Strength exercises help build muscle, and it is recommended to exercise two or more times a week, as each exercise should be exercised in 2-3 rounds, repeat each exercise 8-12 times in each round, and it is recommended not to over-lift weights so that the body is not damaged, so it is necessary to gradually In the type and intensity of exercises, and from strength exercises, we mention the following:

- Pressure exercises, mind exercises, squat tingling exercises, and rush exercises.

- Resistance exercises. Weightlifting exercises of various kinds.


Diet

Foods that contain all nutrients should be eaten to ensure muscle building, including:

- Protein: Protein-rich foods are recommended before and after exercise, protein consumption of 1.2-1.5 grams per kilogram of body weight, and protein-rich foods: eggs, meat, chicken, salmon, tuna and legumes.

Carbohydrates: To fill the glycogen stores that the body needs when exercising such as sweet potatoes, quinoa, legumes, and vegetables.


- Useful fats: avocado, yogurt, nuts, chia seeds, olives, coconut oil, seeds, and milk.

- Vitamins and minerals:  are very important for muscle building, and it is recommended to consult a doctor before taking the boosters.

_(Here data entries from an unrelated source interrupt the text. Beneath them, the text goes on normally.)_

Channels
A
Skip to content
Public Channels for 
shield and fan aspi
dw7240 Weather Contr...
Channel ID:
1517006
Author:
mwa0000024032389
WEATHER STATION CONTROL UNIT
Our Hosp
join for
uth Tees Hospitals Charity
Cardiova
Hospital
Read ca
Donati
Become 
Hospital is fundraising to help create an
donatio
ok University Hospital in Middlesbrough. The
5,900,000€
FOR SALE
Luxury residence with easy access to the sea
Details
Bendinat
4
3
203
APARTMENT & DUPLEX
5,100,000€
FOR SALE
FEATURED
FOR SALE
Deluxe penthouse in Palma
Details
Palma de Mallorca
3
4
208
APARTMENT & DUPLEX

Training methods for bodybuilding

the training methods mention as following:

Starting from easy to hard

To stabilize the muscle, and prepare it to carry heavier weights in the next stages during the first month, the player performs relatively easy exercises, such as stretching and relaxation exercises, using all types of equipment, provided that the weight is not increased, and repeats about 20 times.

Advanced Stage

It aims to increase muscle size, and requires great pressure and effort, by practicing heavier weights than before, increasing the number of times from 12-15 times, and in advanced stages increase the frequency from 8-10 times.

Strengthening anti-muscle

They are the muscles that perform the reverse operation of other muscles and need a lot of attention, to properly develop the body and reach strong muscles.

Go from devices to free weights

This method is characterized by the presence of many motor units that produce better results and allow for free movement of muscles but have some negatives such as the possibility of hand injuries and infections.

Diet

By consulting a dietitian to determine the right system for the body, the times of taking it during training and rest periods, and taking care before training to eat full meals rich in vitamins, proteins, minerals, carbohydrates, and dietary fiber, with the need to drink a lot of water during Exercise and length of the day.

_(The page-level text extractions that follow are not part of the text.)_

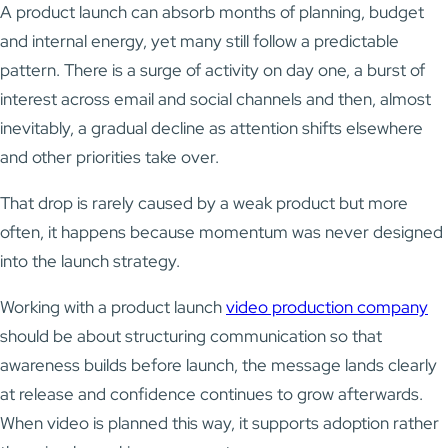
A product launch can absorb months of planning, budget
and internal energy, yet many still follow a predictable
pattern. There is a surge of activity on day one, a burst of
interest across email and social channels and then, almost
inevitably, a gradual decline as attention shifts elsewhere
and other priorities take over.
That drop is rarely caused by a weak product but more
often, it happens because momentum was never designed
into the launch strategy.
Working with a product launch
video production company
should be about structuring communication so that
awareness builds before launch, the message lands clearly
at release and confidence continues to grow afterwards.
When video is planned this way, it supports adoption rather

Exercise at least twice a week

To effectively develop the muscles, you should exercise three to four times a week, with no heavyweights and a series of sudden exercises before adjusting.

Comfort

With adequate and comfortable sleep, muscles develop significantly during rest, rest between each training and the last 24 to 72 hours.

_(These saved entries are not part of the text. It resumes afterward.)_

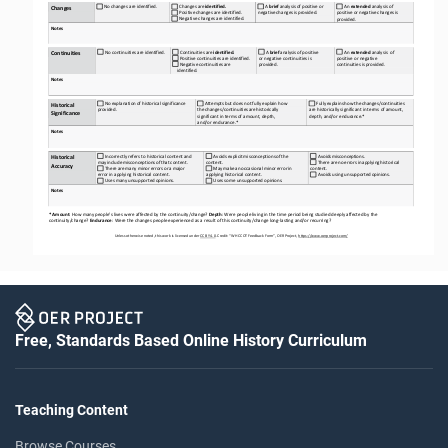
 No
 changes
 are
 identified.
 A 
brief
analysis 
of 
positive
 or 
 An 
extended 
analysis of 
 Changes
 are 
identified.
Changes
negative
 changes
 is   provided.
 Positive
 changes
 are 
identified.
positive
 or negative
 changes
 is 
 Negative
 changes
 are 
identified.
provided.
Notes
 No
 continuities
 are 
identified.
 A 
brief
analysis 
of 
positive 
 An 
extended
 analysis 
of 
 Continuities
 are 
identified.
Continuities
 Positive
 continuities
 are 
identified.
or negative continuities is 
positive or negative 
 Negative
 continuities 
are   
provided.
continuities 
is   provided.
identified.
Notes
 No
 explanation
 of historical
 significance 
 Attempts
 but
 does
 not 
fully
 explain
 how 
 Fully
 explains 
how
 the
 changes/continuities 
Historical 
provided.
the
 changes/continuities
 are 
historically 
are historically significant in terms of amount, 
Significance
significant in terms of amount, depth, 
depth, and/or endurance.*
and/or endurance.*
Notes
 Incorrectly refers to historical content and 
 Avoids
 explicit
 misconceptions 
of 
the 
 Avoids
 misconceptions.
Historical 
may
 include
 misconceptions
 of that 
content.
content.
 There 
are 
no
 errors
 in applying
 historical 
Accuracy
 There 
are
 many
 minor 
errors
 or a   major 
 May
 make
 an
 occasional
 minor 
error
 in 
content.
error in applying historical content.
applying historical 
content.
 Avoids
 using 
unsupported
 opinions.
 Uses
 many
 unsupported 
opinions.
 Uses
 some
 unsupported 
opinions.
Notes
* Amount
: How many people’s lives were affected by the continuity/change? 
Depth
: Were people living in the time period being studied deeply affected by the 
continuity/change? 
Endurance
: Were the changes people experienced as a result of this continuity/change long-
lasting and/or recurring?
Unless otherwise noted, this work is licensed under 
CC BY 4.0. Credit: “WH CCOT
 Feedback Form”, OER Project, 
https://www.oerproject.com/
Free, Standards Based Online History Curriculum
Teaching Content
Browse Courses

Heating, tightening and relaxation exercises

It plays a major role in increasing muscle size, strengthening the heart, increasing blood flow, and helping to protect muscles from various injuries and infections.

Common mistakes in bodybuilding

- The patience and seriousness of the novice trainees, which leads to frustration.

- Taking hormones, which cause impaired the body's vital functions.

- The use of substances that prevent the release of proteins, causing liver and kidney damage.

- Reliance on stimulants, which lead to the body's inability to reach the activity unless it is taken.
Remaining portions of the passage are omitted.